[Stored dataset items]

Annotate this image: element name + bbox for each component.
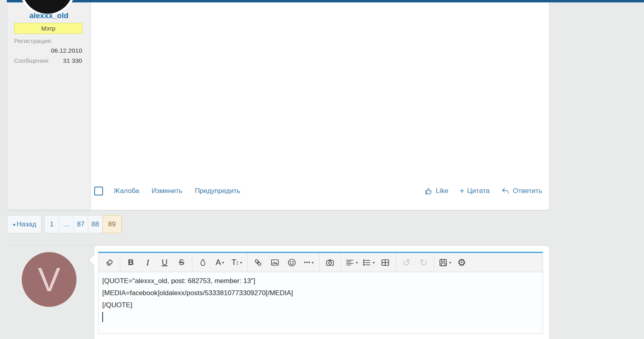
list-button[interactable]: ▾ xyxy=(360,254,377,271)
text-color-button[interactable] xyxy=(194,254,211,271)
font-family-button[interactable]: A ▾ xyxy=(211,254,228,271)
undo-button[interactable]: ↺ xyxy=(398,254,415,271)
back-arrow-icon: ◂ xyxy=(12,222,15,227)
messages-value: 31 330 xyxy=(63,57,82,64)
editor-line: [QUOTE="alexxx_old, post: 682753, member… xyxy=(102,275,539,287)
post-footer: Жалоба Изменить Предупредить Like + Цита… xyxy=(94,185,542,197)
chevron-down-icon: ▾ xyxy=(240,261,242,265)
warn-link[interactable]: Предупредить xyxy=(195,187,240,195)
page-link-87[interactable]: 87 xyxy=(73,215,88,233)
text-cursor xyxy=(102,312,103,322)
quote-button[interactable]: + Цитата xyxy=(460,187,490,195)
attach-media-button[interactable] xyxy=(322,254,339,271)
toolbar-separator xyxy=(434,253,434,272)
forum-thread-page: alexxx_old Мэтр Регистрация: 06.12.2010 … xyxy=(0,0,644,339)
thumbs-up-icon xyxy=(424,187,433,195)
chevron-down-icon: ▾ xyxy=(222,261,224,265)
reply-arrow-icon xyxy=(501,187,510,195)
toolbar-separator xyxy=(247,253,248,272)
reply-button[interactable]: Ответить xyxy=(501,187,542,195)
page-link-1[interactable]: 1 xyxy=(44,215,59,233)
reply-label: Ответить xyxy=(513,187,542,195)
edit-link[interactable]: Изменить xyxy=(151,187,182,195)
username-link[interactable]: alexxx_old xyxy=(7,11,91,20)
avatar-letter: V xyxy=(38,260,60,299)
report-link[interactable]: Жалоба xyxy=(114,187,139,195)
page-current-89[interactable]: 89 xyxy=(102,215,122,233)
toolbar-separator xyxy=(319,253,320,272)
toolbar-separator xyxy=(192,253,192,272)
insert-link-button[interactable] xyxy=(250,254,266,271)
remove-format-button[interactable] xyxy=(101,254,118,271)
smiley-icon xyxy=(287,258,297,267)
image-icon xyxy=(270,258,280,267)
registration-value: 06.12.2010 xyxy=(51,47,82,54)
back-label: Назад xyxy=(17,220,36,228)
select-post-checkbox[interactable] xyxy=(94,187,103,195)
plus-icon: + xyxy=(460,187,464,195)
align-left-icon xyxy=(345,258,355,267)
insert-image-button[interactable] xyxy=(266,254,283,271)
camera-icon xyxy=(325,258,335,267)
underline-button[interactable]: U xyxy=(156,254,173,271)
table-icon xyxy=(380,258,390,267)
more-dots-icon: ••• xyxy=(304,259,311,265)
editor-line: [MEDIA=facebook]oldalexx/posts/533381077… xyxy=(102,287,539,299)
italic-button[interactable]: I xyxy=(139,254,156,271)
strikethrough-button[interactable]: S xyxy=(173,254,190,271)
messages-label: Сообщения: xyxy=(14,57,50,64)
editor-textarea[interactable]: [QUOTE="alexxx_old, post: 682753, member… xyxy=(98,272,543,334)
save-draft-button[interactable]: ▾ xyxy=(436,254,453,271)
post-user-panel: alexxx_old Мэтр Регистрация: 06.12.2010 … xyxy=(7,2,91,210)
chevron-down-icon: ▾ xyxy=(356,261,358,265)
quick-reply-card: B I U S A ▾ T ↕ ▾ xyxy=(94,245,550,339)
pagination-back-button[interactable]: ◂ Назад xyxy=(7,215,41,233)
editor-settings-button[interactable]: ⚙ xyxy=(453,254,470,271)
pagination: 1 … 87 88 89 xyxy=(44,215,122,233)
more-options-button[interactable]: ••• ▾ xyxy=(300,254,317,271)
user-title-badge: Мэтр xyxy=(14,23,83,34)
font-size-button[interactable]: T ↕ ▾ xyxy=(228,254,245,271)
post-card: alexxx_old Мэтр Регистрация: 06.12.2010 … xyxy=(7,2,549,210)
registration-label: Регистрация: xyxy=(14,37,52,45)
bullet-list-icon xyxy=(362,258,372,267)
like-label: Like xyxy=(436,187,448,195)
bold-button[interactable]: B xyxy=(122,254,139,271)
moderation-links: Жалоба Изменить Предупредить xyxy=(103,187,240,195)
toolbar-separator xyxy=(341,253,341,272)
alignment-button[interactable]: ▾ xyxy=(343,254,360,271)
floppy-save-icon xyxy=(438,258,448,267)
editor-line: [/QUOTE] xyxy=(102,299,539,311)
font-letter-icon: A xyxy=(216,258,221,267)
toolbar-separator xyxy=(396,253,396,272)
toolbar-separator xyxy=(120,253,120,272)
bubble-arrow xyxy=(89,255,95,266)
chevron-down-icon: ▾ xyxy=(373,261,375,265)
insert-smiley-button[interactable] xyxy=(283,254,300,271)
redo-button[interactable]: ↻ xyxy=(415,254,432,271)
eraser-icon xyxy=(105,258,114,267)
rich-text-editor: B I U S A ▾ T ↕ ▾ xyxy=(98,252,543,339)
like-button[interactable]: Like xyxy=(424,187,448,195)
updown-arrow-icon: ↕ xyxy=(236,259,239,266)
chevron-down-icon: ▾ xyxy=(312,261,314,265)
editor-toolbar: B I U S A ▾ T ↕ ▾ xyxy=(98,253,543,272)
chevron-down-icon: ▾ xyxy=(449,261,451,265)
quote-label: Цитата xyxy=(467,187,490,195)
post-actions: Like + Цитата Ответить xyxy=(424,187,542,195)
insert-table-button[interactable] xyxy=(377,254,394,271)
page-ellipsis[interactable]: … xyxy=(59,215,74,233)
page-link-88[interactable]: 88 xyxy=(88,215,103,233)
post-message-body xyxy=(91,2,549,186)
link-icon xyxy=(253,258,263,267)
droplet-icon xyxy=(198,258,207,267)
quick-reply-avatar[interactable]: V xyxy=(22,252,76,307)
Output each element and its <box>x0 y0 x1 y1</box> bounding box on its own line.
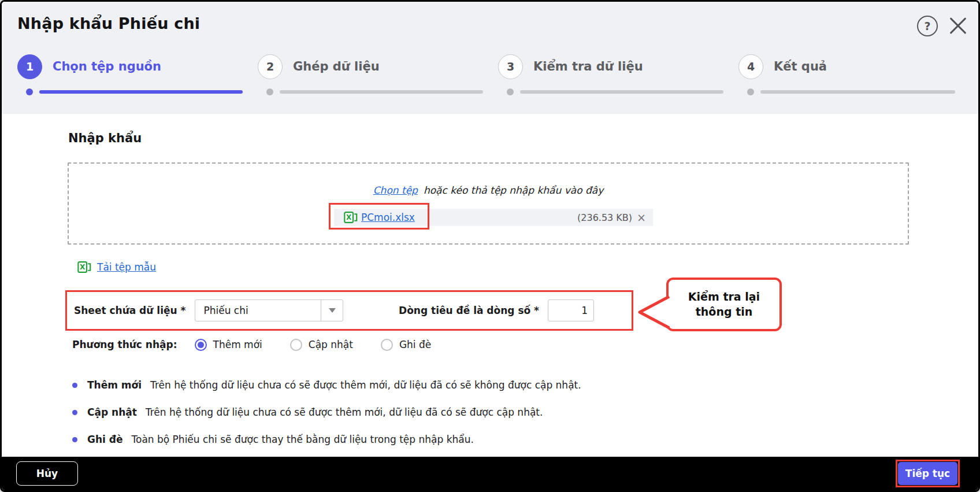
note-add-new: Thêm mới Trên hệ thống dữ liệu chưa có s… <box>72 378 581 393</box>
close-icon[interactable] <box>948 16 968 36</box>
step-4-circle: 4 <box>738 54 763 79</box>
uploaded-file-link[interactable]: PCmoi.xlsx <box>361 212 415 223</box>
template-row: X Tải tệp mẫu <box>77 261 156 273</box>
continue-annotation-rect: Tiếp tục <box>896 460 960 487</box>
excel-file-icon: X <box>344 211 358 224</box>
form-annotation-rect: Sheet chứa dữ liệu * Phiếu chi Dòng tiêu… <box>65 290 633 331</box>
header-row-label: Dòng tiêu đề là dòng số * <box>399 305 539 316</box>
radio-icon-add-new[interactable] <box>195 339 207 351</box>
section-title: Nhập khẩu <box>68 131 142 145</box>
dialog-footer: Hủy Tiếp tục <box>2 457 978 490</box>
bullet-icon <box>72 437 77 442</box>
step-1-label: Chọn tệp nguồn <box>53 60 161 73</box>
remove-file-icon[interactable]: × <box>637 212 646 223</box>
step-2-circle: 2 <box>258 54 283 79</box>
callout-annotation: Kiểm tra lại thông tin <box>666 278 782 331</box>
method-notes: Thêm mới Trên hệ thống dữ liệu chưa có s… <box>72 378 581 459</box>
drag-hint-text: hoặc kéo thả tệp nhập khẩu vào đây <box>424 184 603 196</box>
radio-option-overwrite[interactable]: Ghi đè <box>381 339 431 351</box>
bullet-icon <box>72 410 77 415</box>
callout-arrow <box>637 295 670 330</box>
header-icons: ? <box>917 16 968 36</box>
uploaded-file-row: X PCmoi.xlsx (236.53 KB) × <box>334 209 653 226</box>
continue-button[interactable]: Tiếp tục <box>898 462 957 485</box>
step-3-label: Kiểm tra dữ liệu <box>533 60 643 73</box>
import-method-row: Phương thức nhập: Thêm mới Cập nhật Ghi … <box>72 336 431 353</box>
radio-icon-update[interactable] <box>290 339 302 351</box>
svg-text:X: X <box>346 213 352 221</box>
file-dropzone[interactable]: Chọn tệphoặc kéo thả tệp nhập khẩu vào đ… <box>68 162 909 245</box>
chevron-down-icon[interactable] <box>321 300 343 321</box>
sheet-select-value: Phiếu chi <box>195 305 321 316</box>
step-2-label: Ghép dữ liệu <box>293 60 380 73</box>
note-overwrite: Ghi đè Toàn bộ Phiếu chi sẽ được thay th… <box>72 432 581 447</box>
note-update: Cập nhật Trên hệ thống dữ liệu chưa có s… <box>72 405 581 420</box>
svg-text:X: X <box>80 263 86 271</box>
import-method-label: Phương thức nhập: <box>72 339 177 350</box>
radio-icon-overwrite[interactable] <box>381 339 393 351</box>
sheet-label: Sheet chứa dữ liệu * <box>74 305 185 316</box>
step-1-circle: 1 <box>17 54 42 79</box>
file-size-label: (236.53 KB) <box>577 212 632 223</box>
radio-option-update[interactable]: Cập nhật <box>290 339 353 351</box>
callout-line2: thông tin <box>696 305 753 320</box>
step-indicator: 1 Chọn tệp nguồn 2 Ghép dữ liệu 3 <box>17 54 955 95</box>
header-row-input[interactable] <box>548 299 594 321</box>
step-1-progress <box>17 88 243 95</box>
dropzone-hint: Chọn tệphoặc kéo thả tệp nhập khẩu vào đ… <box>69 184 908 196</box>
page-title: Nhập khẩu Phiếu chi <box>17 14 200 32</box>
callout-line1: Kiểm tra lại <box>688 290 760 305</box>
step-2-progress <box>258 88 483 95</box>
sheet-select[interactable]: Phiếu chi <box>195 299 343 321</box>
step-select-source[interactable]: 1 Chọn tệp nguồn <box>17 54 258 95</box>
dialog-header: Nhập khẩu Phiếu chi ? 1 Chọn tệp nguồn 2… <box>2 2 978 114</box>
step-3-progress <box>498 88 723 95</box>
step-4-progress <box>738 88 955 95</box>
radio-option-add-new[interactable]: Thêm mới <box>195 339 262 351</box>
dialog-body: Nhập khẩu Chọn tệphoặc kéo thả tệp nhập … <box>2 114 978 457</box>
step-check-data[interactable]: 3 Kiểm tra dữ liệu <box>498 54 738 95</box>
step-map-data[interactable]: 2 Ghép dữ liệu <box>258 54 498 95</box>
import-dialog: Nhập khẩu Phiếu chi ? 1 Chọn tệp nguồn 2… <box>0 0 980 492</box>
choose-file-link[interactable]: Chọn tệp <box>373 184 418 196</box>
step-result[interactable]: 4 Kết quả <box>738 54 955 95</box>
cancel-button[interactable]: Hủy <box>16 461 78 486</box>
excel-template-icon: X <box>77 261 91 273</box>
step-4-label: Kết quả <box>774 60 827 73</box>
step-3-circle: 3 <box>498 54 523 79</box>
bullet-icon <box>72 383 77 388</box>
download-template-link[interactable]: Tải tệp mẫu <box>97 261 156 273</box>
help-icon[interactable]: ? <box>917 16 938 36</box>
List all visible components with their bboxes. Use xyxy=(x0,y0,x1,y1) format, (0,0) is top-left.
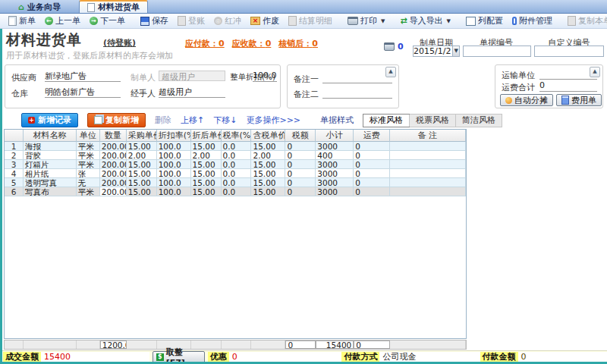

## What to do
Copy all the lines from the data above that hold the word "back".

## Exercise solution
back-arrow-icon: ◂ xyxy=(12,222,15,227)
back-label: Назад xyxy=(17,220,36,228)
pagination-back-button[interactable]: ◂ Назад xyxy=(7,215,41,233)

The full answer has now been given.